Trade Minister Oliver Joseph said the State stands to lose millions in grants if the present government accepts the proposal from trade unions representing public officers to provide retired workers with 25% gratuity upon retirement.

“This amount breaches the Fiscal Responsibility legislation,” Joseph told the media in the Tuesday weekly post-cabinet briefing.

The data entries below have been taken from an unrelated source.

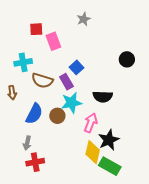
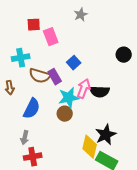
purple rectangle: (66, 82) -> (55, 77), moved
brown circle: (57, 116) -> (65, 114), moved
pink arrow: (91, 123) -> (84, 89), moved

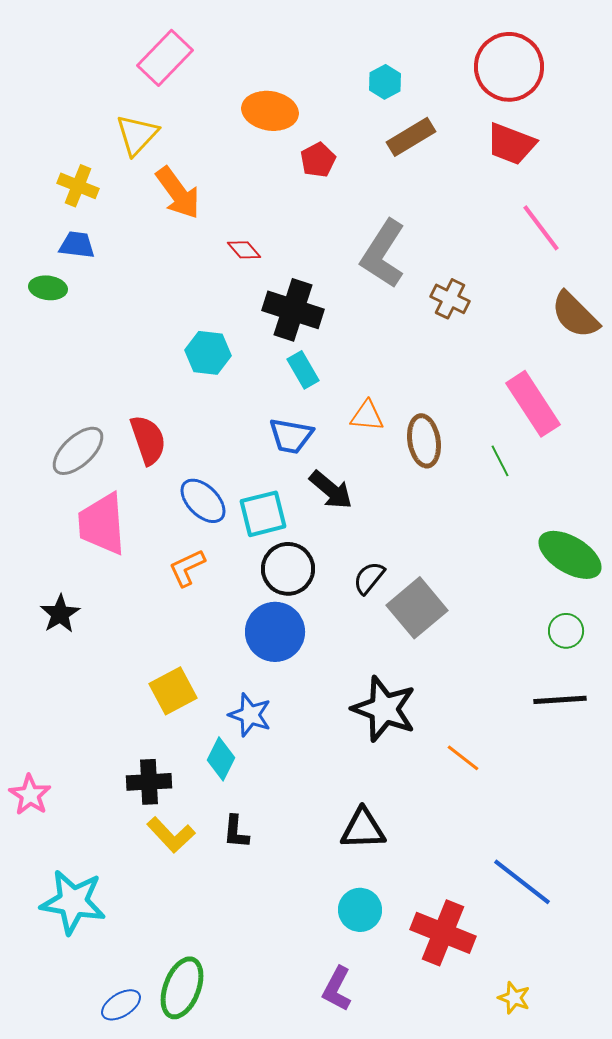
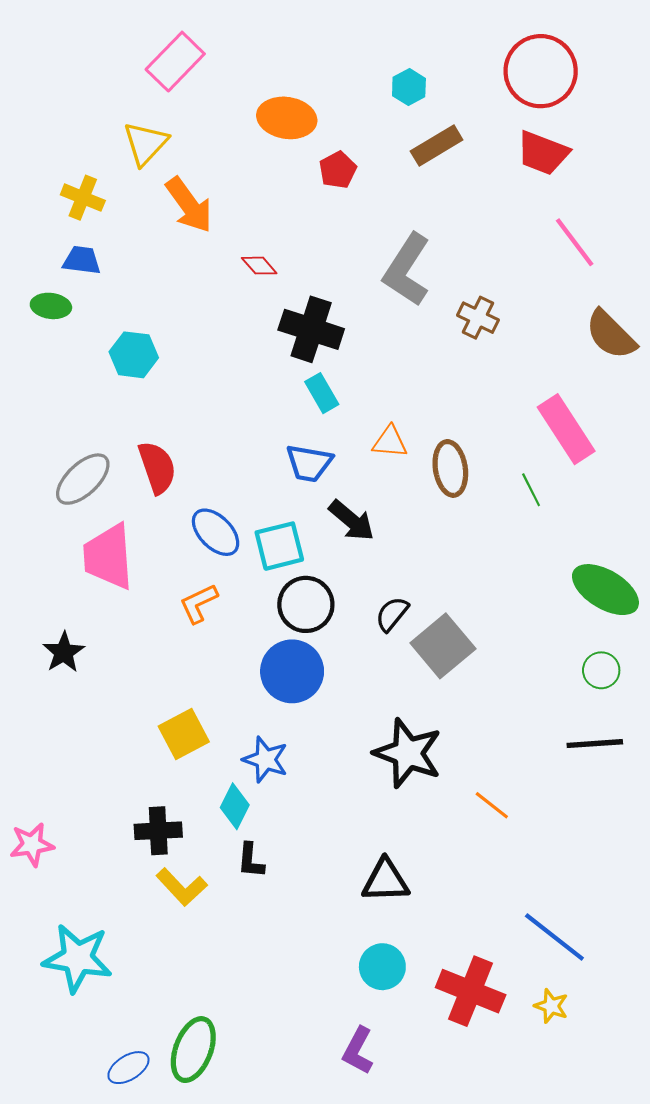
cyan hexagon: (208, 353) -> (134, 355), moved
pink star: (30, 795) -> (32, 845), turned 30
black L-shape: (236, 832) -> (251, 860), moved
yellow star: (514, 998) -> (551, 1006), moved

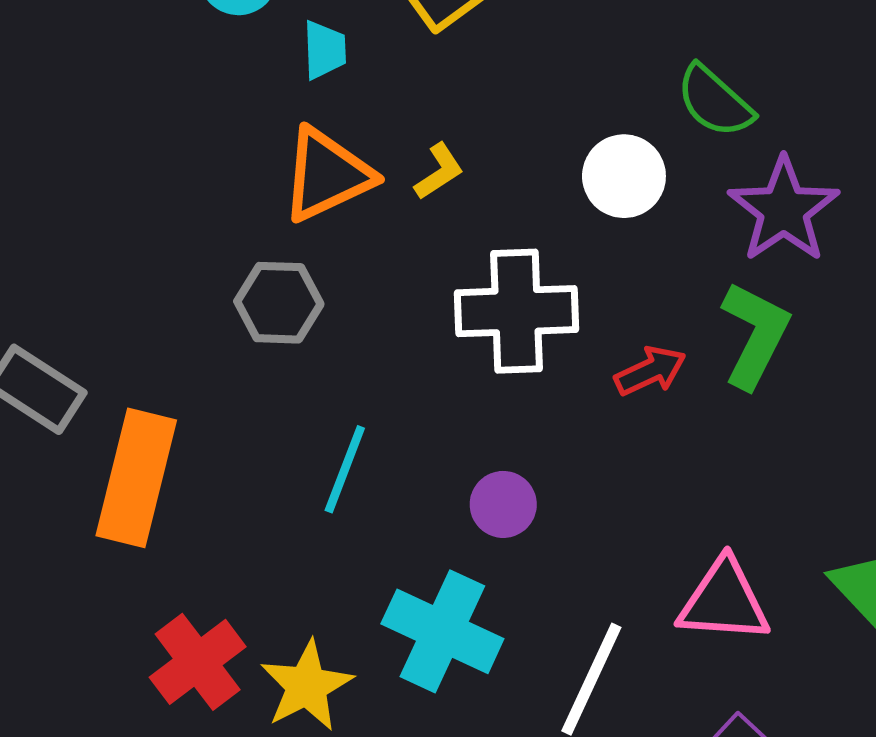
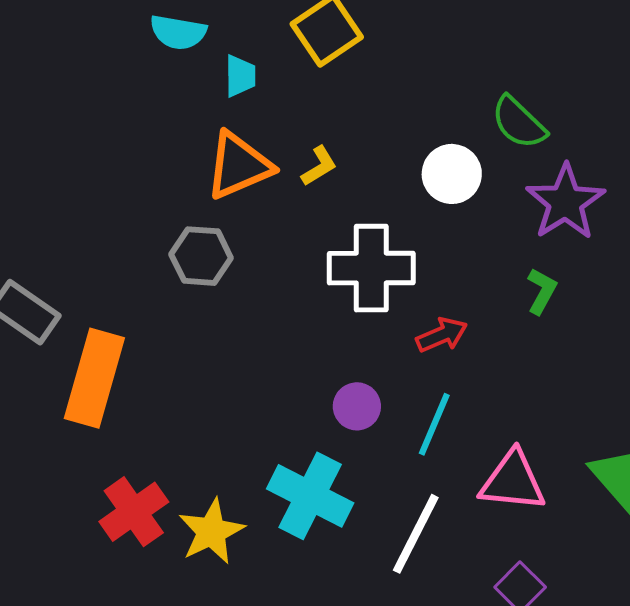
green L-shape: (755, 335) -> (542, 291), size x0.6
red arrow: (650, 371) -> (442, 335), moved
cyan line: (345, 469) -> (434, 424), moved

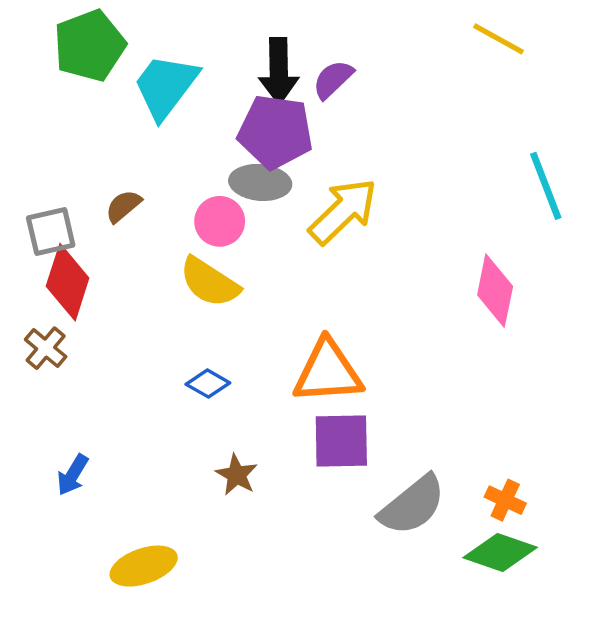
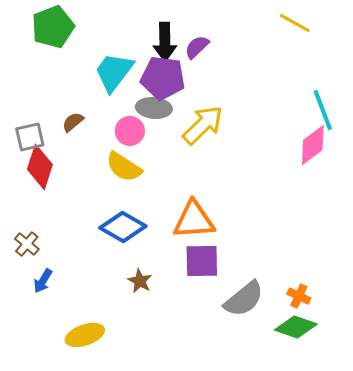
cyan trapezoid: (166, 86) -> (114, 72), moved
pink diamond: (495, 291) -> (313, 145), moved, turned 42
brown cross: (46, 348) -> (27, 244), moved
blue diamond: (208, 384) -> (123, 227), size x1.8

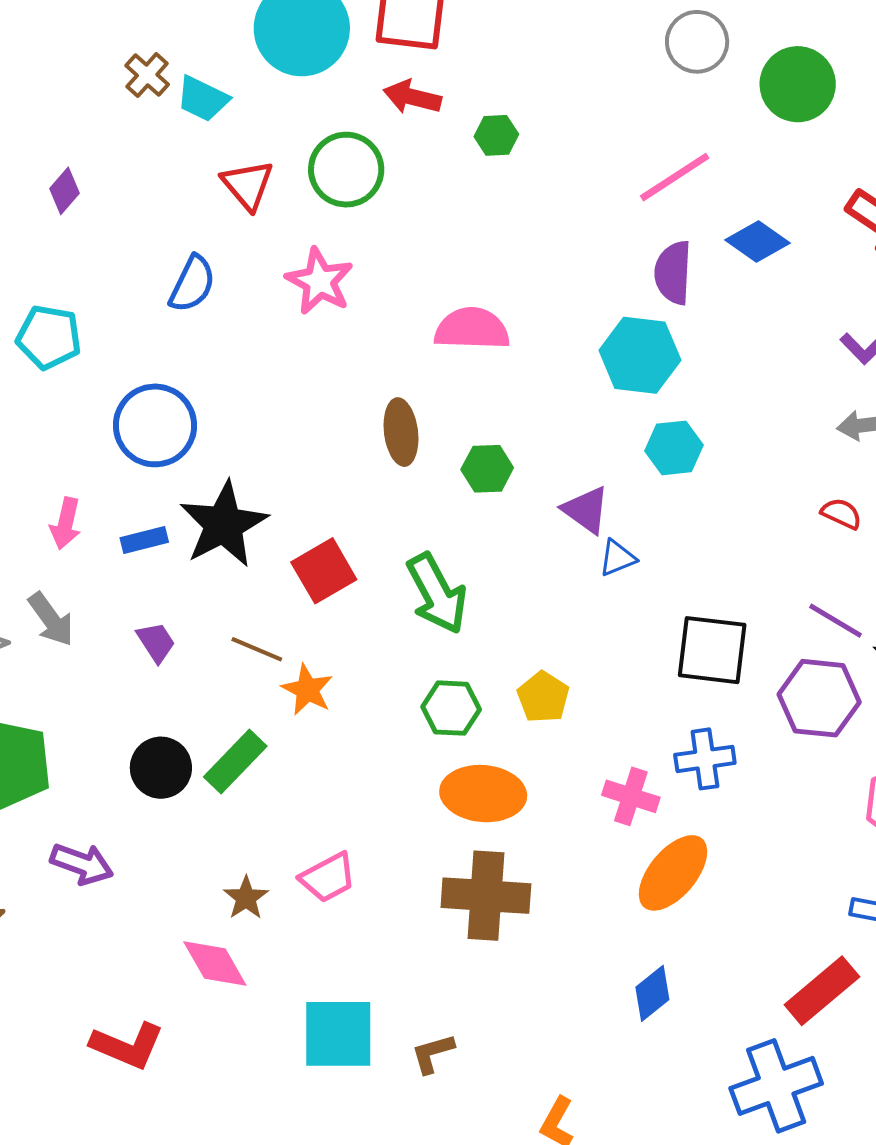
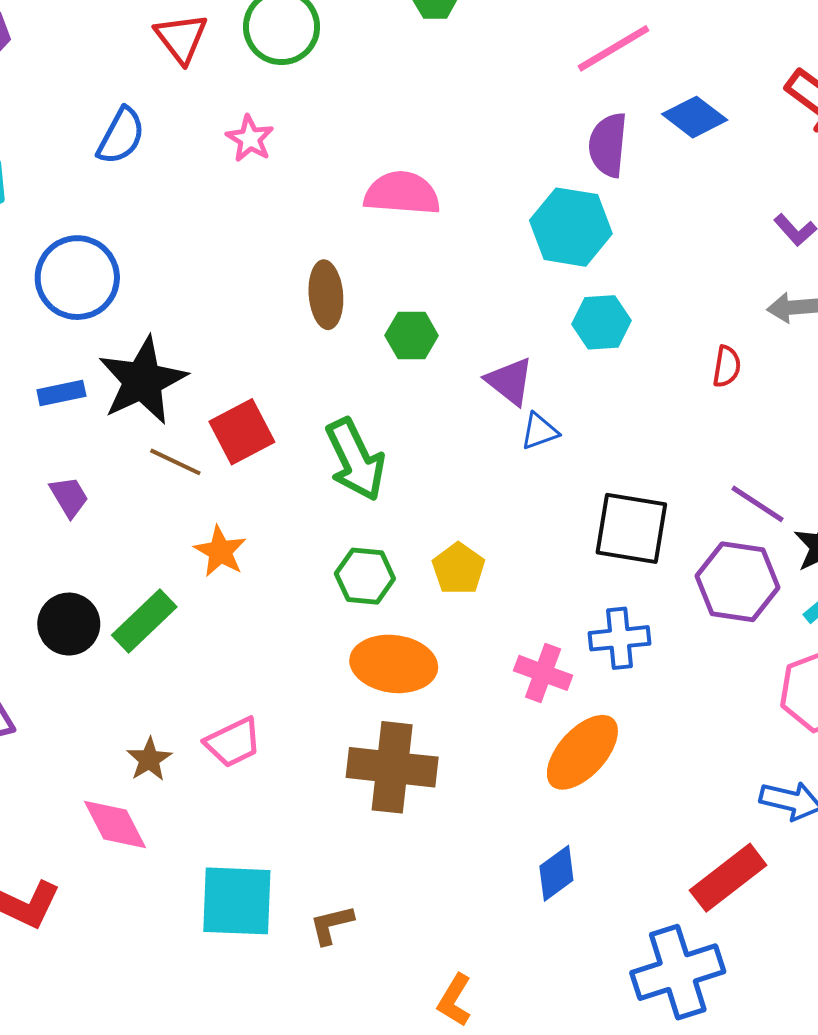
pink star: (320, 281) -> (250, 139), size x0.7
red semicircle: (841, 514) -> (727, 366), moved, turned 72
brown line: (257, 649) -> (175, 462), moved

The 2015 piece of legislation was enacted during the Structural Adjustment Programme to ensure that the fiscal and financial affairs of government are conducted in a transparent manner.

It also ensures full and timely disclosure and wide publication of all transactions and decisions involving public revenues and expenditures and their implications; to ensure that debt is reduced to, and then maintained at, a prudent and sustainable level by maintaining primary surpluses that are consistent with this object; and to ensure prudent management of fiscal risks.

The Fiscal Responsibility legislation puts a cap of 9% of GDP overall on the amount government can assign for salaries, wages and other expenditure per year.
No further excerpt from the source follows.